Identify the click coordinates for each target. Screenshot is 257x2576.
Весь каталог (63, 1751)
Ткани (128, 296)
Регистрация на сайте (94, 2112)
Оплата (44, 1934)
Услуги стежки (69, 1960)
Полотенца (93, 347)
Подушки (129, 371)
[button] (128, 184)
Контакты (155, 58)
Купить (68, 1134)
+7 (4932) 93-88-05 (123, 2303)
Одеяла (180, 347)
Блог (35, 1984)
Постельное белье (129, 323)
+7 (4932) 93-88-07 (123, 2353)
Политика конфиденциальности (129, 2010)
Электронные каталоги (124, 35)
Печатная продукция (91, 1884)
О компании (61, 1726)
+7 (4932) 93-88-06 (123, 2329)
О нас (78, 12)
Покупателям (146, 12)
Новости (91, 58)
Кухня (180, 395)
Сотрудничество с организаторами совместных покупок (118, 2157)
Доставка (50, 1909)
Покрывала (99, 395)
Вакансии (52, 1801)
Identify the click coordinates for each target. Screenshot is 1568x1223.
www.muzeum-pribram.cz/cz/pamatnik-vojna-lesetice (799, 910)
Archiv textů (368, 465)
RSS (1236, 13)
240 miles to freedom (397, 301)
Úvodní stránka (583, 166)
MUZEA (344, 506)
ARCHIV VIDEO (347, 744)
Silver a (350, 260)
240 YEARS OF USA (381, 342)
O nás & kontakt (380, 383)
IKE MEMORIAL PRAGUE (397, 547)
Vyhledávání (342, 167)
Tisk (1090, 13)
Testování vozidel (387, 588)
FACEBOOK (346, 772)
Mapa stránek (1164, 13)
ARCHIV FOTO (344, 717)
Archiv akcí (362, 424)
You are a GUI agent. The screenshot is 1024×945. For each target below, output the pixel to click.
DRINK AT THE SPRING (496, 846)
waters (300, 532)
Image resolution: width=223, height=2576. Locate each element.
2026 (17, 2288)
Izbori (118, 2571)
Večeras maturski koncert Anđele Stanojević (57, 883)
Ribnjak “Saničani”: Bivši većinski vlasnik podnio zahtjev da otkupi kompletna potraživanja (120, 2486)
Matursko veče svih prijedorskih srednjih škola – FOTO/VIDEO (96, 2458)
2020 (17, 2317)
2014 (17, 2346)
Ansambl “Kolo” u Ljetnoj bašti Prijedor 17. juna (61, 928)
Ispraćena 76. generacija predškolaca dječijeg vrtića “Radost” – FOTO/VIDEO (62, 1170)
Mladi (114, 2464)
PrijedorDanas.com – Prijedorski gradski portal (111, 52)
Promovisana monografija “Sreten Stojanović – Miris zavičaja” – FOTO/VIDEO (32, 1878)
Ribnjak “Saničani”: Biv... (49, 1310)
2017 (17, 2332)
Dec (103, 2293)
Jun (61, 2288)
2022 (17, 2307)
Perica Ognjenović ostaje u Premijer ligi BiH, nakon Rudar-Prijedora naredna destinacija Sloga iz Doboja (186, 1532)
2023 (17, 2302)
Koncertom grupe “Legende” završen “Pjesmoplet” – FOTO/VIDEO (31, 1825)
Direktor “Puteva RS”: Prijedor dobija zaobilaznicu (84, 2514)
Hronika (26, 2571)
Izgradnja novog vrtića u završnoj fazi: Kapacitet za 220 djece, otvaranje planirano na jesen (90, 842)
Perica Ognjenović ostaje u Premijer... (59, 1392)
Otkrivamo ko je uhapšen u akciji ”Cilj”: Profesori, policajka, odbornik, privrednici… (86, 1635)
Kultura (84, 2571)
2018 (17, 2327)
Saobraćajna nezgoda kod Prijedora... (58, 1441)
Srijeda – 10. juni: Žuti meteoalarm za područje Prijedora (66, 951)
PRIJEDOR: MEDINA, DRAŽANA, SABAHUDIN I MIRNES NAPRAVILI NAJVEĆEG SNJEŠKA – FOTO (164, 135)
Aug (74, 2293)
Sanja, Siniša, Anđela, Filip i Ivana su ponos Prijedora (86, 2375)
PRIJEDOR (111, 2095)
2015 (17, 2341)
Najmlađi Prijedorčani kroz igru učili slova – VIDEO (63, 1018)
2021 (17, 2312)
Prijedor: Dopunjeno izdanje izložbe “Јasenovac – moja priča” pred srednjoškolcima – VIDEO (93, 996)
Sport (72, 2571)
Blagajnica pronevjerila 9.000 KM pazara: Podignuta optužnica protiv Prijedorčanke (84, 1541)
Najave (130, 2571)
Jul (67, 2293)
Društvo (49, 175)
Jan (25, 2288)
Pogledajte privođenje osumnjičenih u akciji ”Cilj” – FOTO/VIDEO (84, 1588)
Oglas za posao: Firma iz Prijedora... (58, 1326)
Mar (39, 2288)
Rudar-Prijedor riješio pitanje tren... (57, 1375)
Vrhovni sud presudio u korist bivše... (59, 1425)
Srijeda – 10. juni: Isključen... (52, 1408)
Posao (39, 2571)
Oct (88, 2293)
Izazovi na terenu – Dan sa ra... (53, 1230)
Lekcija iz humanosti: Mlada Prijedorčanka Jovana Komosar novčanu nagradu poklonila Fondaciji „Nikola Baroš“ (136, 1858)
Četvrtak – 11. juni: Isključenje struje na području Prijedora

· · · · ·

● **Action item**
Each line of the listing above that includes the word "Srijeda" should be copied.

● **Output for this exercise**
Srijeda – 10. juni: Žuti meteoalarm za područje Prijedora (66, 951)
Srijeda – 10. juni: Isključen... (52, 1408)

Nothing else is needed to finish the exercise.